*ACTIVITY*: Which of the lines below contain the string "connector"? Copy each one.

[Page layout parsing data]
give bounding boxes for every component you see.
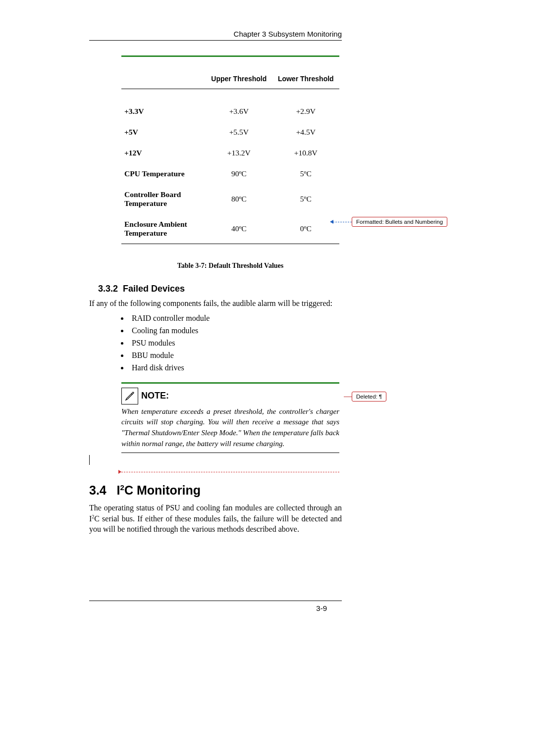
table-row: +12V+13.2V+10.8V [121, 143, 339, 163]
comment-formatted-balloon[interactable]: Formatted: Bullets and Numbering [352, 217, 447, 227]
footer-rule [89, 601, 342, 601]
note-box: NOTE: When temperature exceeds a preset … [121, 382, 339, 453]
note-body: When temperature exceeds a preset thresh… [121, 406, 339, 450]
revision-deletion-line [121, 472, 339, 472]
col-blank [121, 69, 206, 89]
comment-connector-line [344, 397, 352, 397]
col-lower: Lower Threshold [272, 69, 339, 89]
failed-devices-list: RAID controller module Cooling fan modul… [119, 314, 342, 372]
chapter-header: Chapter 3 Subsystem Monitoring [89, 30, 342, 38]
threshold-table: Upper Threshold Lower Threshold +3.3V+3.… [121, 55, 339, 256]
table-row: +3.3V+3.6V+2.9V [121, 101, 339, 122]
table-row: Controller Board Temperature80ºC5ºC [121, 184, 339, 214]
table-row: +5V+5.5V+4.5V [121, 122, 339, 143]
page-number: 3-9 [89, 604, 342, 612]
header-rule [89, 40, 342, 41]
list-item: Hard disk drives [129, 363, 342, 372]
section-number: 3.3.2 [98, 284, 118, 294]
table-row: Enclosure Ambient Temperature40ºC0ºC [121, 214, 339, 244]
comment-deleted-balloon[interactable]: Deleted: ¶ [352, 392, 386, 402]
table-header-row: Upper Threshold Lower Threshold [121, 69, 339, 89]
comment-text: Deleted: ¶ [356, 394, 382, 400]
page-footer: 3-9 [89, 601, 342, 612]
list-item: BBU module [129, 351, 342, 360]
table-caption: Table 3-7: Default Threshold Values [121, 262, 339, 270]
comment-text: Formatted: Bullets and Numbering [356, 219, 443, 225]
insertion-cursor [89, 455, 90, 465]
list-item: RAID controller module [129, 314, 342, 323]
section-332-heading: 3.3.2 Failed Devices [98, 284, 342, 294]
table-row: CPU Temperature90ºC5ºC [121, 163, 339, 184]
section-number: 3.4 [89, 483, 107, 497]
note-icon [121, 388, 138, 404]
col-upper: Upper Threshold [206, 69, 272, 89]
list-item: PSU modules [129, 339, 342, 348]
comment-connector-line [333, 222, 352, 222]
section-332-intro: If any of the following components fails… [89, 298, 342, 309]
section-34-heading: 3.4 I2C Monitoring [89, 483, 342, 498]
section-title-text: Failed Devices [123, 284, 185, 294]
note-label: NOTE: [141, 391, 169, 401]
list-item: Cooling fan modules [129, 326, 342, 335]
section-34-body: The operating status of PSU and cooling … [89, 503, 342, 535]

*TASK RESPONSE*:
comment-connector-line [344, 397, 352, 397]
comment-connector-line [333, 222, 352, 222]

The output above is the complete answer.